Авель прошел на кухню и включил свет. Здесь за столом сидела мать. Она держала в руках вырезанного из деревянной, запорошенной мукой ступы рогатого, безглазого божка по прозвищу Сэвэн. Авель поставил чайник на огонь. Мать встала из-за стола и подошла к газовому водогрею. Только теперь Авель почувствовал необычайную слабость — до холодной испарины, до головокружения и тошноты. Мать открыла топку-иллюминатор и бросила в приторно пахнущую газовой копотью дымогарную камеру колонки Сэвэна, он затрещал и мгновенно вспыхнул. Авель вздрогнул. Мать сказала, что идет спать, и вышла из кухни.
Повторение одного и того же изображения несколько раз — это тремор. И уже невозможно разобрать, что есть сон, а что — явь, ведь все так причудливо переплелось и может показаться, что просто остановилось время. Например, остановились часы, что висят в комнате рядом с кроватью, на которой, обнявшись, спят сестры, а кровать сваливает их в кучу.
Они храпят так тяжело, дышат через раз. Что такое дыхание? Вероятно, это дыра, яма, шахта, оскал гнилых, позеленевших, пропахших табаком и опилочным чаем-чифирем, потраченных, как у заключенных штрафного изолятора на Секирной горе, цингой зубов. Порой сестра даже оказывается на полу в совершенно мокрой от пота ночной рубашке, которая прилипла к ее ввалившемуся животу, и мать вынуждена брать в свои ладони отвалившуюся голову сестры и вытирать ее полотенцем.
Потом все затихает, и так в тишине и молчании проходит много часов.
“Владыко живота моего, видимо, Тамара просто забыла перед сном завести эти часы, поэтому они остановились и перестали показывать время”.
Чайник выкипел.
Всю ночь Авель просидел на кухне и уснул только под утро.

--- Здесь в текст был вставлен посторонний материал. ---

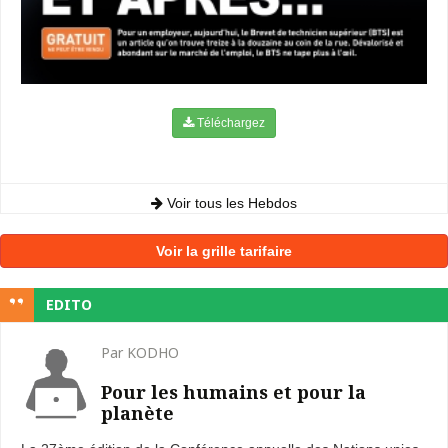
Téléchargez
Voir tous les Hebdos
Voir la grille tarifaire
EDITO
Par KODHO
Pour les humains et pour la
planète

С широко открытыми глазами.
Каин закрыл глаза и разжал пальцы — ржавые, покрывшиеся облупившейся краской ворота и приваренная к ним труба ушли в небо, а руки повисли как плети. Через несколько часов, уже перед рассветом, Каина снял патруль. Он еще был жив…
Сегодня годовщина первого ареста отца, и это значит, что он тоже пока еще жив… по крайней мере в хронологической проекции.
Почему-то отец никогда не рассказывал о том, как они познакомились с матерью. Может быть, это произошло помимо их воли, случайно или просто в силу сложившихся, совершенно невыносимых, безвыходных обстоятельств: болезнь, одиночество, жалость к этому одиночеству?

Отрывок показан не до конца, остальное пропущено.